7 PM: Back to my place for CAKE! and MARTINIS! (I am keeping mindful of my martini-drinking alter-ego on this night. I have determined the magic number of martinis to keep her at bay is 2. The number where she takes over and I either get in trouble, hit on inanimate objects or take a knee in a bar is 4. Three I've never done. Because, well, no brakes.)

9 PM: Party. Preferably while dressed down at some dive bar in the middle of nowhere which just happens to have karaoke and where the bartenders may or may not know our names but definitely -- definitely -- flirt with us all, buy us drinks, play our songs, and don't kick us out for either too much hugging or too much drinking, even if we deserve it.

It's going to be a very good weekend.

Stories to come, I'm certain, as the cast of characters that will be involved in Saturday's festivities are almost unbelievable in their color:

One will be canooeing to the bar, from his house, certainly under the influence. One will almost definitely be wearing a Michael Bolton shirt, and no, he's not kidding. Three will want to sing EVERY song anyone sings -- with them, and uninvited. These microphone-snatchers will suck terribly, but be terribly amusing, all the same.

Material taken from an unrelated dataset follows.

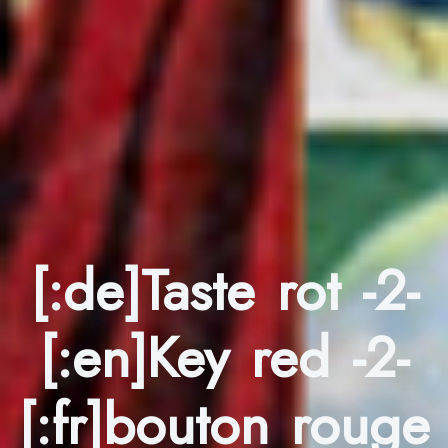
[:de]Taste rot -2-
[:en]Key red -2-
[:fr]bouton rouge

One of my friends is just this side of a midget, two are Jack-Mexicans (mexicans who speak no spanish, making them in fact more caucasian than me), one is a Jack-Mormon (Mormons who don't do Mormon -- and this one's name, to add to the fun, is Jack), and one chipped her tooth on a beer bottle the last time I hung out with her.

These are my friends. And god damn, do I love them. Stay tuned. And no, this does not mean I'm off hiatus. It just means it's my birthday week, almost, dammit, and I can break rules if I want to.

Have a good weekend!

(Also, you can send presents to me, no problem. Just shoot me an email, I'll get you my address -- or paypal account, if you just want to do cash -- and we'll set it up. I love presents, you guys. Chocolate covered gummi bears, too. Seriously. Bring it. It's the least you can do after I've entertained you for, like, going on three years. It's only right.)